[[ DATA IN THIS EXERCISE, beginning ]]

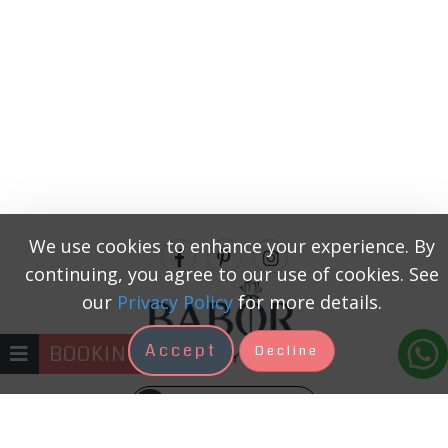
We use cookies to enhance your experience. By
continuing, you agree to our use of cookies. See
our
Privacy Policy
for more details.
Accept
BOOKING
Decline
+371 22333131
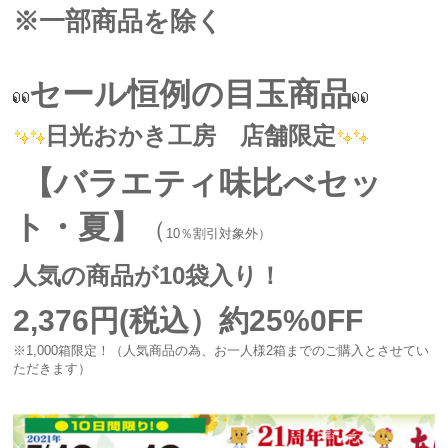
※一部商品を除く
セール恒例の目玉商品
日光おかき工房 店舗限定
【バラエティ味比べセッ
ト・夏
】
（
10％割引対象外）
人気の商品が10袋入り！
2,376円(税込）約25%0FF
※1,000箱限定！（人気商品の為、お一人様2箱までのご購入とさせてい
ただきます）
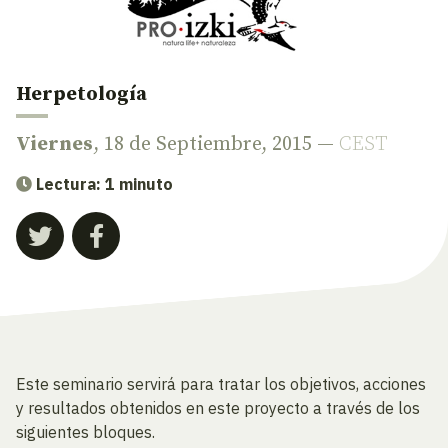
Herpetología
Viernes
, 18 de Septiembre, 2015 —
CEST
Lectura: 1 minuto
Este seminario servirá para tratar los objetivos, acciones
y resultados obtenidos en este proyecto a través de los
siguientes bloques.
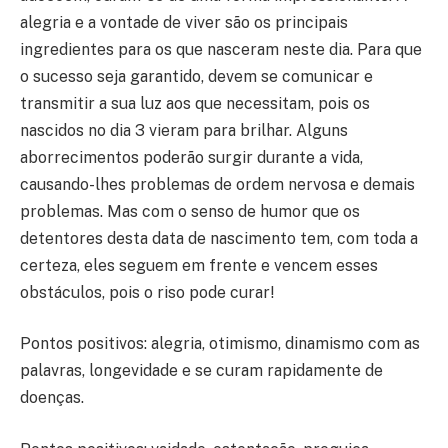
alegria e a vontade de viver são os principais
ingredientes para os que nasceram neste dia. Para que
o sucesso seja garantido, devem se comunicar e
transmitir a sua luz aos que necessitam, pois os
nascidos no dia 3 vieram para brilhar. Alguns
aborrecimentos poderão surgir durante a vida,
causando-lhes problemas de ordem nervosa e demais
problemas. Mas com o senso de humor que os
detentores desta data de nascimento tem, com toda a
certeza, eles seguem em frente e vencem esses
obstáculos, pois o riso pode curar!
Pontos positivos: alegria, otimismo, dinamismo com as
palavras, longevidade e se curam rapidamente de
doenças.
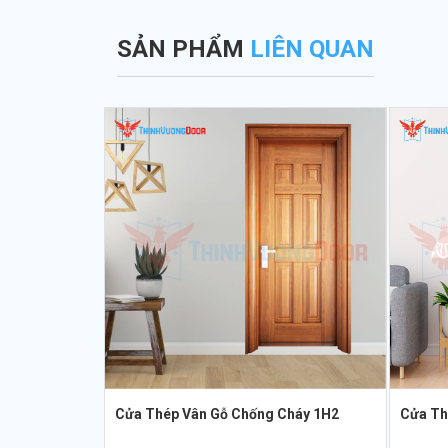
SẢN PHẨM
LIÊN QUAN
Cửa Thép Vân Gỗ Chống Cháy 1H2
Cửa Th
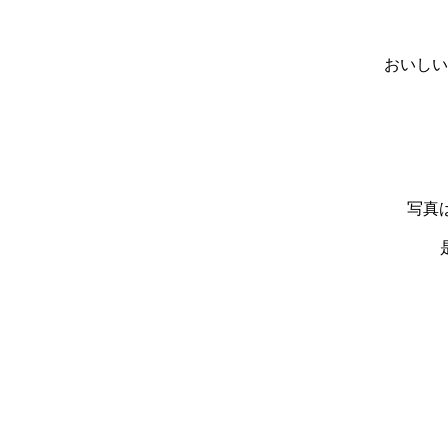
おいしい
写真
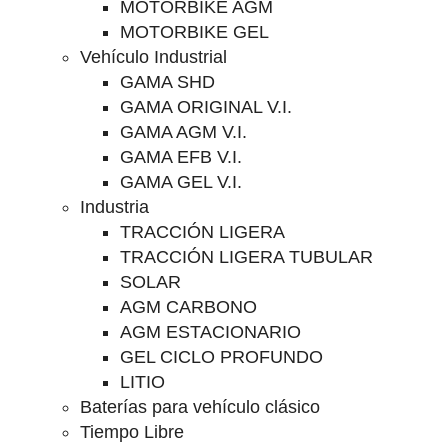
MOTORBIKE AGM
MOTORBIKE GEL
Vehículo Industrial
GAMA SHD
GAMA ORIGINAL V.I.
GAMA AGM V.I.
GAMA EFB V.I.
GAMA GEL V.I.
Industria
TRACCIÓN LIGERA
TRACCIÓN LIGERA TUBULAR
SOLAR
AGM CARBONO
AGM ESTACIONARIO
GEL CICLO PROFUNDO
LITIO
Baterías para vehículo clásico
Tiempo Libre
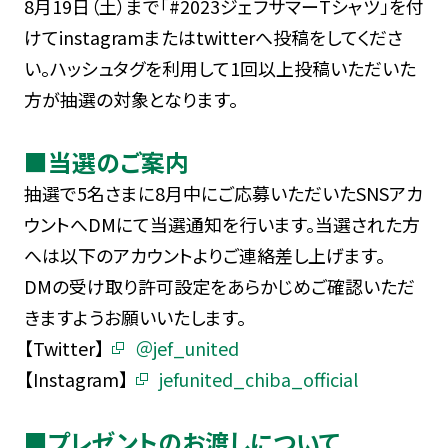
8月19日（土）まで「#2023ジェフサマーTシャツ」を付
けてinstagramまたはtwitterへ投稿をしてくださ
い。ハッシュタグを利用して1回以上投稿いただいた
方が抽選の対象となります。
■当選のご案内
抽選で5名さまに8月中にご応募いただいたSNSアカ
ウントへDMにて当選通知を行います。当選された方
へは以下のアカウントよりご連絡差し上げます。
DMの受け取り許可設定をあらかじめご確認いただ
きますようお願いいたします。
【Twitter】
＠jef_united
【Instagram】
jefunited_chiba_official
■プレゼントのお渡しについて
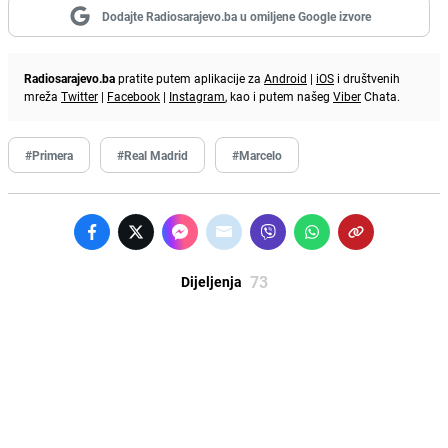
Dodajte Radiosarajevo.ba u omiljene Google izvore
Radiosarajevo.ba
pratite putem aplikacije za
Android
|
iOS
i društvenih
mreža
Twitter
|
Facebook
|
Instagram
, kao i putem našeg
Viber
Chata.
#Primera
#Real Madrid
#Marcelo
73
Dijeljenja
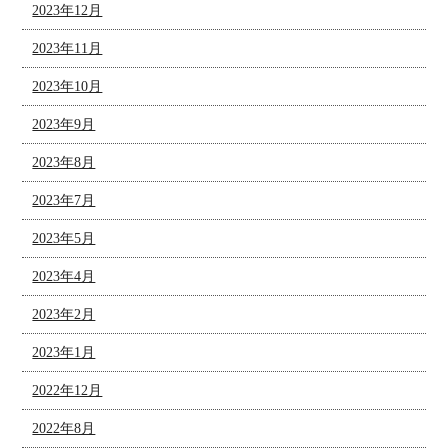
2023年12月
2023年11月
2023年10月
2023年9月
2023年8月
2023年7月
2023年5月
2023年4月
2023年2月
2023年1月
2022年12月
2022年8月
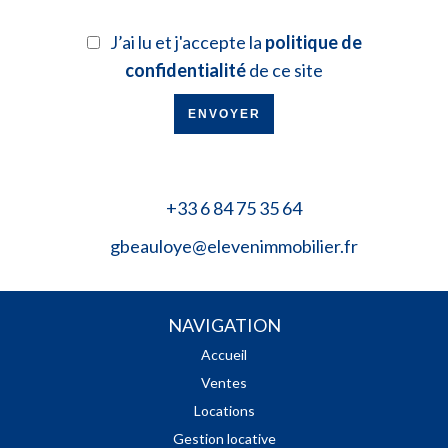
J’ai lu et j'accepte la
politique de
confidentialité
de ce site
ENVOYER
+33 6 84 75 35 64
gbeauloye@elevenimmobilier.fr
NAVIGATION
Accueil
Ventes
Locations
Gestion locative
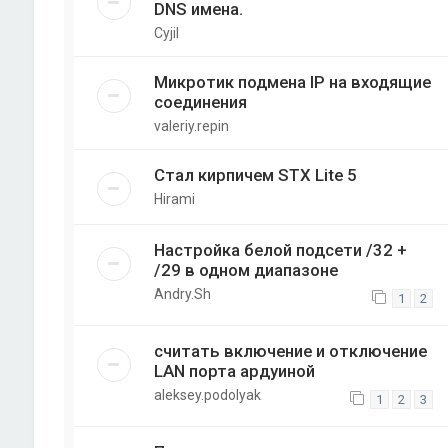
DNS имена.
Cyjil
Микротик подмена IP на входящие
соединения
valeriy.repin
Стал кирпичем STX Lite 5
Hirami
Настройка белой подсети /32 +
/29 в одном диапазоне
Andry.Sh
1
2
считать включение и отключение
LAN порта ардуиной
aleksey.podolyak
1
2
3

[[ DATA IN THIS EXERCISE, end ]]

**WORK INSTRUCTIONS:** Repeat everything in the records above exactly, except the pictures.

**EXPECTED OUTPUT:**
We use cookies to enhance your experience. By
continuing, you agree to our use of cookies. See
our
Privacy Policy
for more details.
Accept
BOOKING
Decline
+371 22333131
※一部商品を除く
セール恒例の目玉商品
日光おかき工房 店舗限定
【バラエティ味比べセッ
ト・夏
】
（
10％割引対象外）
人気の商品が10袋入り！
2,376円(税込）約25%0FF
※1,000箱限定！（人気商品の為、お一人様2箱までのご購入とさせてい
ただきます）
Herpetología
Viernes
, 18 de Septiembre, 2015 —
CEST
Lectura: 1 minuto
Este seminario servirá para tratar los objetivos, acciones
y resultados obtenidos en este proyecto a través de los
siguientes bloques.
alegria e a vontade de viver são os principais
ingredientes para os que nasceram neste dia. Para que
o sucesso seja garantido, devem se comunicar e
transmitir a sua luz aos que necessitam, pois os
nascidos no dia 3 vieram para brilhar. Alguns
aborrecimentos poderão surgir durante a vida,
causando-lhes problemas de ordem nervosa e demais
problemas. Mas com o senso de humor que os
detentores desta data de nascimento tem, com toda a
certeza, eles seguem em frente e vencem esses
obstáculos, pois o riso pode curar!
Pontos positivos: alegria, otimismo, dinamismo com as
palavras, longevidade e se curam rapidamente de
doenças.
SẢN PHẨM
LIÊN QUAN
Cửa Thép Vân Gỗ Chống Cháy 1H2
Cửa Th
おいしい
写真
MOTORBIKE AGM
MOTORBIKE GEL
Vehículo Industrial
GAMA SHD
GAMA ORIGINAL V.I.
GAMA AGM V.I.
GAMA EFB V.I.
GAMA GEL V.I.
Industria
TRACCIÓN LIGERA
TRACCIÓN LIGERA TUBULAR
SOLAR
AGM CARBONO
AGM ESTACIONARIO
GEL CICLO PROFUNDO
LITIO
Baterías para vehículo clásico
Tiempo Libre
8月19日（土）まで「#2023ジェフサマーTシャツ」を付
けてinstagramまたはtwitterへ投稿をしてくださ
い。ハッシュタグを利用して1回以上投稿いただいた
方が抽選の対象となります。
■当選のご案内
抽選で5名さまに8月中にご応募いただいたSNSアカ
ウントへDMにて当選通知を行います。当選された方
へは以下のアカウントよりご連絡差し上げます。
DMの受け取り許可設定をあらかじめご確認いただ
きますようお願いいたします。
【Twitter】
＠jef_united
【Instagram】
jefunited_chiba_official
■プレゼントのお渡しについて
Dodajte Radiosarajevo.ba u omiljene Google izvore
Radiosarajevo.ba
pratite putem aplikacije za
Android
|
iOS
i društvenih
mreža
Twitter
|
Facebook
|
Instagram
, kao i putem našeg
Viber
Chata.
#Primera
#Real Madrid
#Marcelo
73
Dijeljenja
2023年12月
2023年11月
2023年10月
2023年9月
2023年8月
2023年7月
2023年5月
2023年4月
2023年2月
2023年1月
2022年12月
2022年8月
J’ai lu et j'accepte la
politique de
confidentialité
de ce site
ENVOYER
+33 6 84 75 35 64
gbeauloye@elevenimmobilier.fr
NAVIGATION
Accueil
Ventes
Locations
Gestion locative
DNS имена.
Cyjil
Микротик подмена IP на входящие
соединения
valeriy.repin
Стал кирпичем STX Lite 5
Hirami
Настройка белой подсети /32 +
/29 в одном диапазоне
Andry.Sh
1
2
считать включение и отключение
LAN порта ардуиной
aleksey.podolyak
1
2
3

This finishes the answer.